START RECORDS PROVIDED

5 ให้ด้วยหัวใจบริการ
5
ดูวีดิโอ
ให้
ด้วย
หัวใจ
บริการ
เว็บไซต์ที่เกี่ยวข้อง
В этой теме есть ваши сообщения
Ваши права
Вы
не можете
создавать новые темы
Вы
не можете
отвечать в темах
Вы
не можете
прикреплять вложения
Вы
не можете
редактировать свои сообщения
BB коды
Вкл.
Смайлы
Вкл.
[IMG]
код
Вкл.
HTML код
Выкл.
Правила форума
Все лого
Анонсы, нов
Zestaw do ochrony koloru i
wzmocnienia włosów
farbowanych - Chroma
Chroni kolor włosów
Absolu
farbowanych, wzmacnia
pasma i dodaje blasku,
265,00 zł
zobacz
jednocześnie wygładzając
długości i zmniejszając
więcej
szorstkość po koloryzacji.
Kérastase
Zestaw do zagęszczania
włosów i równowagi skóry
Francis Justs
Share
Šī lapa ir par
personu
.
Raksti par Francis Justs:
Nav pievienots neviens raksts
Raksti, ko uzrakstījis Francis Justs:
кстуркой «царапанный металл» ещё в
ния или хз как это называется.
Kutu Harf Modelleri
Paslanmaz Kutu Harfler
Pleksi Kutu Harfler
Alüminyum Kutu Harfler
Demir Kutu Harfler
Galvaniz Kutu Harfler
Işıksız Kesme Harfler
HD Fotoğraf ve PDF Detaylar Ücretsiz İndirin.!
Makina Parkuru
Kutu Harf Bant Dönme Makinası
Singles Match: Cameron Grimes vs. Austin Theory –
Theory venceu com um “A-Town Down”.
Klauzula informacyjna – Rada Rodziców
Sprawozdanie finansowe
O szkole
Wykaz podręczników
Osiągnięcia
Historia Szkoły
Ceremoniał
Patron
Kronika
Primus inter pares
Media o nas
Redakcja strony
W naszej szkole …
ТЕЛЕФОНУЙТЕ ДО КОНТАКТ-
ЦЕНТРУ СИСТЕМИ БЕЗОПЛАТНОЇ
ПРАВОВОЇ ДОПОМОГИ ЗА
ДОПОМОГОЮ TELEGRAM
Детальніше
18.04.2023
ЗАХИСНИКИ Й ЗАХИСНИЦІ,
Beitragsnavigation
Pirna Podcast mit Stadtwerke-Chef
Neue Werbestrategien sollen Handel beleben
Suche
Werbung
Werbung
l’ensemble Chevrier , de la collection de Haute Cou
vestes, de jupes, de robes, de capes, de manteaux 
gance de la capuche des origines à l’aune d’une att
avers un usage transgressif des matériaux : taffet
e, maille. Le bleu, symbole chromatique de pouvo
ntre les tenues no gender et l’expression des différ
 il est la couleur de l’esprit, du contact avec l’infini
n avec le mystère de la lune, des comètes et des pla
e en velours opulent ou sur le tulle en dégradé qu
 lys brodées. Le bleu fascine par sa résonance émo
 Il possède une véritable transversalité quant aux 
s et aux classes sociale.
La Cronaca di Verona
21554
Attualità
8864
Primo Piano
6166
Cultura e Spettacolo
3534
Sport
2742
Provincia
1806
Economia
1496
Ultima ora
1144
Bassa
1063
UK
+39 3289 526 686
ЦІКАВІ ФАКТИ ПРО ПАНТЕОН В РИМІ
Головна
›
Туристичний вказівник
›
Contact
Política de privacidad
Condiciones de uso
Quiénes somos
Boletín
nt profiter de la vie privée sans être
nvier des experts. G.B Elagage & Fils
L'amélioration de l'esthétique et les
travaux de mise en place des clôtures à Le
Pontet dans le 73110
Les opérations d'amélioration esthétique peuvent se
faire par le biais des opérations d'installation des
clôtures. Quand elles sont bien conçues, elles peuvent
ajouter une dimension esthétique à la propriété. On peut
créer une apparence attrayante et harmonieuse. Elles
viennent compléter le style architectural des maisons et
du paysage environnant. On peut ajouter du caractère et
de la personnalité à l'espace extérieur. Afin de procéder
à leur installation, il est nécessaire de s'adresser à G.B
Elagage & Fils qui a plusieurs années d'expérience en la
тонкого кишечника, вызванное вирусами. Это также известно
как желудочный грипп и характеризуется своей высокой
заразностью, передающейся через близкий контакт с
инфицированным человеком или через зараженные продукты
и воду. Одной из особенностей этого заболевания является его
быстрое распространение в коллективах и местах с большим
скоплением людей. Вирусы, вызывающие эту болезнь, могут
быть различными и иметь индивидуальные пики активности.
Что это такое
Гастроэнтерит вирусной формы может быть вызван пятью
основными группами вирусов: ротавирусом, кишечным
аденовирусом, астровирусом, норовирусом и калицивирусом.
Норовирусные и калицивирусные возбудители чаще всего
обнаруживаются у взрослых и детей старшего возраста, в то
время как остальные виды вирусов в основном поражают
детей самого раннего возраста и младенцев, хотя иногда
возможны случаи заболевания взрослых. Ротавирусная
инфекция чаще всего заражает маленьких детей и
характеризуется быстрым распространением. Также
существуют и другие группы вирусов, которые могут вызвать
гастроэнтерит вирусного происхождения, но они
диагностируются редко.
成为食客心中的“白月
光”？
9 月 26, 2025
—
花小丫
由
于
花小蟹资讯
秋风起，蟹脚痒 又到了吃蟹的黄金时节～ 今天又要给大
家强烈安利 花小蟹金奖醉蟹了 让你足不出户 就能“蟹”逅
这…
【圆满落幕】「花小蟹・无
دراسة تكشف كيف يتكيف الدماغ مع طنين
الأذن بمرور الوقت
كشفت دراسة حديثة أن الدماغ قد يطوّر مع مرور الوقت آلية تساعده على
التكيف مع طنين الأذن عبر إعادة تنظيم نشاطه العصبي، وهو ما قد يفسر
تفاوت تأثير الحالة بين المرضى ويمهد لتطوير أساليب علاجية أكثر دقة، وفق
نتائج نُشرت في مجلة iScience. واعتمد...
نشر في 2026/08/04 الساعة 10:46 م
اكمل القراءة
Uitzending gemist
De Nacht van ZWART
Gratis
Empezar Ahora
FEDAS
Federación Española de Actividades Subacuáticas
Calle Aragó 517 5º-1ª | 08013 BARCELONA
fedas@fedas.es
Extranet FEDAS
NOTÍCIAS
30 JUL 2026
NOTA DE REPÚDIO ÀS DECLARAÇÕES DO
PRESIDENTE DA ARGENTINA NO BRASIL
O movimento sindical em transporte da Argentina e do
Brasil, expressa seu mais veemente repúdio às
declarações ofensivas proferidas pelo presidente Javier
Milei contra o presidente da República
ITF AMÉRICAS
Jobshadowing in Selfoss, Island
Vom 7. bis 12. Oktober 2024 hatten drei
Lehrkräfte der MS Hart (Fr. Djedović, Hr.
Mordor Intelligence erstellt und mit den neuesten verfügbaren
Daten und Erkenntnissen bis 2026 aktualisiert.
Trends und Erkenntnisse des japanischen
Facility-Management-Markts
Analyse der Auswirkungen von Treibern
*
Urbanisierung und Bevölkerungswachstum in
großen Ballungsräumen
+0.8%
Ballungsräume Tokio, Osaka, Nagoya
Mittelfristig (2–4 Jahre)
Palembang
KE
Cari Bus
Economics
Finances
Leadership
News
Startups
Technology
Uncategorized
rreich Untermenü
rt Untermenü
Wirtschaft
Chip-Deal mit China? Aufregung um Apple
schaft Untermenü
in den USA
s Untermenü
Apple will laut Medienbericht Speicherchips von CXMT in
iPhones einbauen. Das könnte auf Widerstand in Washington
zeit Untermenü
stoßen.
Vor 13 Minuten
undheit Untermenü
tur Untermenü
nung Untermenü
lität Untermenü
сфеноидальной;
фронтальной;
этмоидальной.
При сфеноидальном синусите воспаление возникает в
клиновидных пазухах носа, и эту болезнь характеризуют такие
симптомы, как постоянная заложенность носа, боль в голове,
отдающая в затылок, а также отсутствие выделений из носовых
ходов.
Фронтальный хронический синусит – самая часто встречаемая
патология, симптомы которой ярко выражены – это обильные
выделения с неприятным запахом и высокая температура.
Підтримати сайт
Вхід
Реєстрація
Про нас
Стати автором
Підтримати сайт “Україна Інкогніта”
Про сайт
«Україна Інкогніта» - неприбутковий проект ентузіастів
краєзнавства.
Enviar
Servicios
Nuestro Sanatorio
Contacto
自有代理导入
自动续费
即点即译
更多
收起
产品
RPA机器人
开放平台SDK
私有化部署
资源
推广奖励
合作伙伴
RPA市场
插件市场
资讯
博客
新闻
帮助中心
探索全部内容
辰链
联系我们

END RECORDS PROVIDED

> [AIM OF THE TASK] The answer is the records above restated word for word from their opening line through the line that holds "Primo Piano", both included, and nothing else.

> [SOLUTION TO THE PROBLEM]
5 ให้ด้วยหัวใจบริการ
5
ดูวีดิโอ
ให้
ด้วย
หัวใจ
บริการ
เว็บไซต์ที่เกี่ยวข้อง
В этой теме есть ваши сообщения
Ваши права
Вы
не можете
создавать новые темы
Вы
не можете
отвечать в темах
Вы
не можете
прикреплять вложения
Вы
не можете
редактировать свои сообщения
BB коды
Вкл.
Смайлы
Вкл.
[IMG]
код
Вкл.
HTML код
Выкл.
Правила форума
Все лого
Анонсы, нов
Zestaw do ochrony koloru i
wzmocnienia włosów
farbowanych - Chroma
Chroni kolor włosów
Absolu
farbowanych, wzmacnia
pasma i dodaje blasku,
265,00 zł
zobacz
jednocześnie wygładzając
długości i zmniejszając
więcej
szorstkość po koloryzacji.
Kérastase
Zestaw do zagęszczania
włosów i równowagi skóry
Francis Justs
Share
Šī lapa ir par
personu
.
Raksti par Francis Justs:
Nav pievienots neviens raksts
Raksti, ko uzrakstījis Francis Justs:
кстуркой «царапанный металл» ещё в
ния или хз как это называется.
Kutu Harf Modelleri
Paslanmaz Kutu Harfler
Pleksi Kutu Harfler
Alüminyum Kutu Harfler
Demir Kutu Harfler
Galvaniz Kutu Harfler
Işıksız Kesme Harfler
HD Fotoğraf ve PDF Detaylar Ücretsiz İndirin.!
Makina Parkuru
Kutu Harf Bant Dönme Makinası
Singles Match: Cameron Grimes vs. Austin Theory –
Theory venceu com um “A-Town Down”.
Klauzula informacyjna – Rada Rodziców
Sprawozdanie finansowe
O szkole
Wykaz podręczników
Osiągnięcia
Historia Szkoły
Ceremoniał
Patron
Kronika
Primus inter pares
Media o nas
Redakcja strony
W naszej szkole …
ТЕЛЕФОНУЙТЕ ДО КОНТАКТ-
ЦЕНТРУ СИСТЕМИ БЕЗОПЛАТНОЇ
ПРАВОВОЇ ДОПОМОГИ ЗА
ДОПОМОГОЮ TELEGRAM
Детальніше
18.04.2023
ЗАХИСНИКИ Й ЗАХИСНИЦІ,
Beitragsnavigation
Pirna Podcast mit Stadtwerke-Chef
Neue Werbestrategien sollen Handel beleben
Suche
Werbung
Werbung
l’ensemble Chevrier , de la collection de Haute Cou
vestes, de jupes, de robes, de capes, de manteaux 
gance de la capuche des origines à l’aune d’une att
avers un usage transgressif des matériaux : taffet
e, maille. Le bleu, symbole chromatique de pouvo
ntre les tenues no gender et l’expression des différ
 il est la couleur de l’esprit, du contact avec l’infini
n avec le mystère de la lune, des comètes et des pla
e en velours opulent ou sur le tulle en dégradé qu
 lys brodées. Le bleu fascine par sa résonance émo
 Il possède une véritable transversalité quant aux 
s et aux classes sociale.
La Cronaca di Verona
21554
Attualità
8864
Primo Piano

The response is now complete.